DESCRIPTION OF THE TASK ->
With the pictures set aside, reproduce each entry precisely as it reads.

SUPPLIED MATERIAL section start

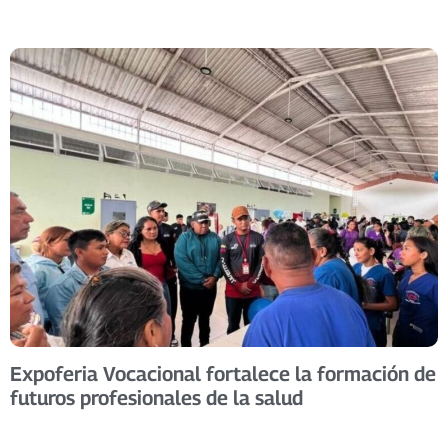
Expoferia Vocacional fortalece la formación de
futuros profesionales de la salud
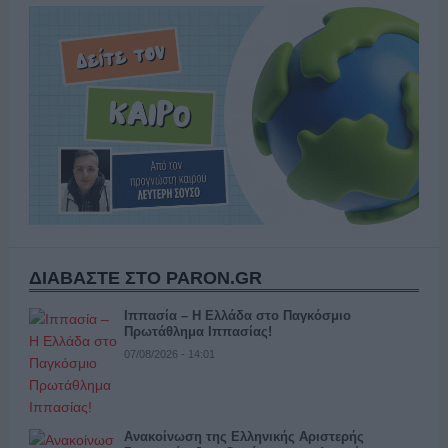
ΔΙΑΒΑΣΤΕ ΣΤΟ PARON.GR
Ιππασία – Η Ελλάδα στο Παγκόσμιο
Πρωτάθλημα Ιππασίας!
07/08/2026 - 14:01
Ανακοίνωση της Ελληνικής Αριστερής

SUPPLIED MATERIAL section end

TASK SOLUTION ->
Expoferia Vocacional fortalece la formación de
futuros profesionales de la salud
ΔΙΑΒΑΣΤΕ ΣΤΟ PARON.GR
Ιππασία – Η Ελλάδα στο Παγκόσμιο
Πρωτάθλημα Ιππασίας!
07/08/2026 - 14:01
Ανακοίνωση της Ελληνικής Αριστερής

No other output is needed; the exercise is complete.